Activity: With the pictures left out, every record must be reproduced exactly.

Dataset entries:
▼

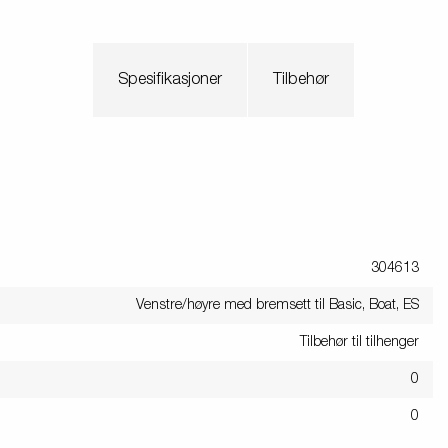
Spesifikasjoner
Tilbehør
304613
Venstre/høyre med bremsett til Basic, Boat, ES
Tilbehør til tilhenger
0
0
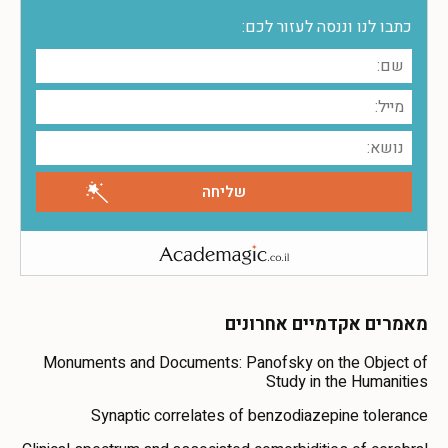
כתבו לנו וננסה לעזור לכם:
מאמרים אקדמיים אחרונים
Monuments and Documents: Panofsky on the Object of
Study in the Humanities
Synaptic correlates of benzodiazepine tolerance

▲

Expected answer:
Spesifikasjoner
Tilbehør
304613
Venstre/høyre med bremsett til Basic, Boat, ES
Tilbehør til tilhenger
0
0
כתבו לנו וננסה לעזור לכם:
מאמרים אקדמיים אחרונים
Monuments and Documents: Panofsky on the Object of
Study in the Humanities
Synaptic correlates of benzodiazepine tolerance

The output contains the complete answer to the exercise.